-- Given data follows --

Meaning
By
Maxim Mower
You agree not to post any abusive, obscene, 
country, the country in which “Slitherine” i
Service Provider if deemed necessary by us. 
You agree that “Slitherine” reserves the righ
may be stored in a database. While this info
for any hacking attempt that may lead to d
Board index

-- Given data concluded --
-- Given data follows --

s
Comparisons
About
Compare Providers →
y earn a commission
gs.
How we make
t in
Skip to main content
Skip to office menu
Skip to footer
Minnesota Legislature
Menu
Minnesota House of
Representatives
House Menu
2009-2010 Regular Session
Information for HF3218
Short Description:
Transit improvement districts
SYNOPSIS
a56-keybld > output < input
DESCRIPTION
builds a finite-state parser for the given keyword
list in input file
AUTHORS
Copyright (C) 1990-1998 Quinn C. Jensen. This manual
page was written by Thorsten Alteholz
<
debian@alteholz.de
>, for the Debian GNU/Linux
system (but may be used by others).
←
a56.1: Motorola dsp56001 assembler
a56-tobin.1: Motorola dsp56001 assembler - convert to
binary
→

-- Given data concluded --
-- Given data follows --

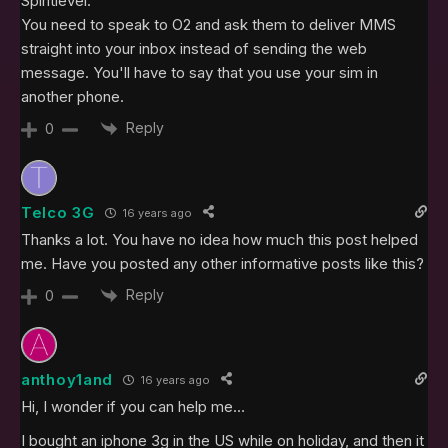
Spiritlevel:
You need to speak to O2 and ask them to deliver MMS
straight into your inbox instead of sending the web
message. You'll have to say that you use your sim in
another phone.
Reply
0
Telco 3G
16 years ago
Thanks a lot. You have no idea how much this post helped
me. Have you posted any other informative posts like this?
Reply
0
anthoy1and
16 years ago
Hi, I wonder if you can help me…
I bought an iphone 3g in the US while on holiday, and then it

-- Given data concluded --

◆ **Try it**: When you reach the line containing "You agree that" in the data above, start copying exactly, and stop after the line containing "Board index".

◆ **Written response**:
You agree that “Slitherine” reserves the righ
may be stored in a database. While this info
for any hacking attempt that may lead to d
Board index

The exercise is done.